I first tasted Calisson when I was fifteen years old. It was the first time I had ever been overseas and I was completing a high school exchange in the south of France. I don’t know whether it was because I had fallen victim to the construction of Label France, but thus far, my expectations of creamy stews, expensive meats and lavish desserts for every meal had not been met. The food, I found, was just very normal.
However, when my host mum gave me a box of the local delicacy, Calison, I understood the hype surrounding French cooking.
The biscuit itself is a mix of ground almonds, candied melon and orange peel, bound together with orange oil upon a thin wafer, topped with royal white icing. They are typically cut into the shape of a flower petal and eaten in moderation.

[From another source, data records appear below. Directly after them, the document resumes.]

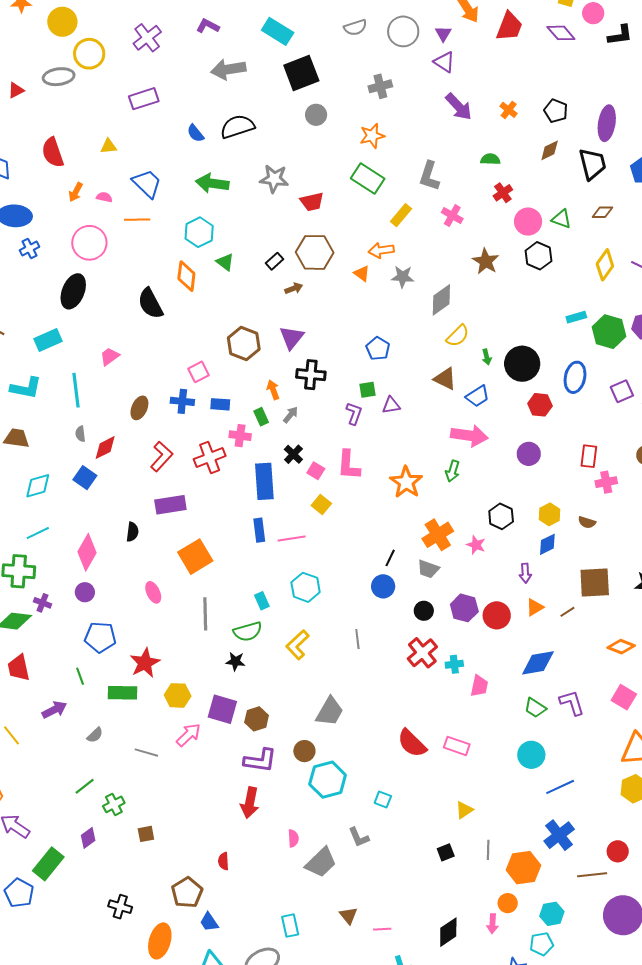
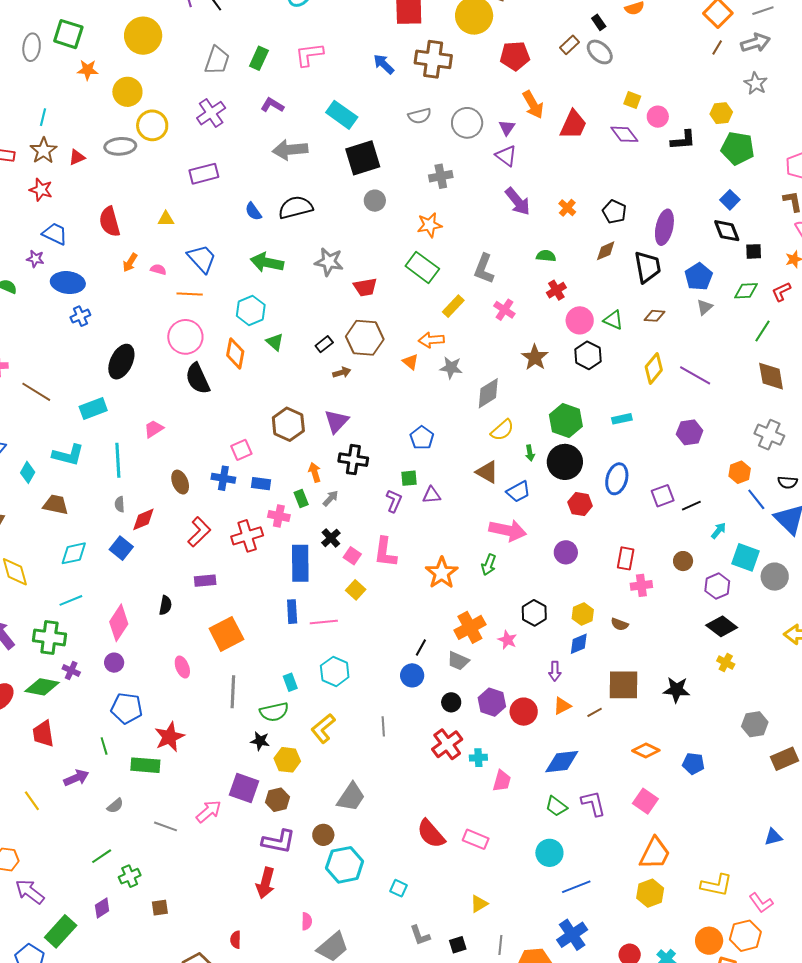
pink circle: (89, 243) -> (185, 337), moved
green hexagon: (609, 332) -> (566, 420), moved
brown ellipse: (139, 408) -> (180, 482), turned -50
purple rectangle: (170, 505) -> (205, 581), size x0.7
yellow hexagon: (178, 695) -> (287, 760), moved
gray L-shape: (359, 837) -> (420, 935), moved

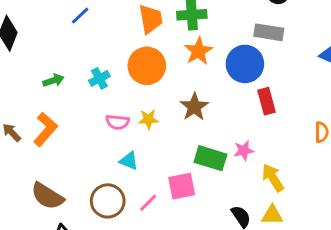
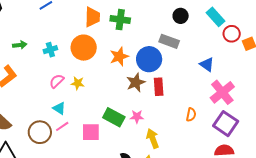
orange star: (198, 51) -> (119, 57), moved
brown star: (194, 107) -> (136, 82), moved
pink semicircle: (117, 122) -> (57, 81), turned 119
pink line: (148, 203) -> (62, 126), moved

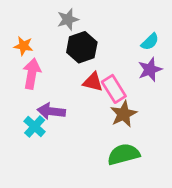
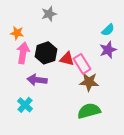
black hexagon: (82, 47) -> (46, 53), moved
brown star: (124, 114) -> (89, 82), turned 30
cyan cross: (35, 127) -> (25, 105), moved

It sounds like a pretty standard biscuit, but as someone who isn’t into sweets, the subtly of the flavours were amazing. For me, it tasted like flowers.
Calisson d’Aix en Provence, funnily enough, originated from Aix en Provence. Aix is a small city about 80 km north of Marseilles and famous for its archetypal French provincial old town and countryside. Aix is perceived as (or perceives itself) as the sophisticated and cultured city of Provence, in contrast to its large and gritty sister city Marseilles, with its working class reputation and supposed immigrant problem.
As enchanting as the first time I tasted Calisson, it’s history too is quite the fantasy (too many mystical adjectives?) According to legend, in 1454 the Calisson was created for 22 year old Princess Jeanne of Aix en Provence who was unhappily married to the 42 year old king. After eating the Calisson, Jeanne became happy and lived a long a healthy life with the king.
Calisson aren’t too difficult to make yourself, although, it would be hard to prepare as perfect as the famous Confiserie du Roy Rene. Calisson are difficult to find in Australia – sometimes the Alliance Française may serve them during Provence features – otherwise you can order and ship Calisson directly from France.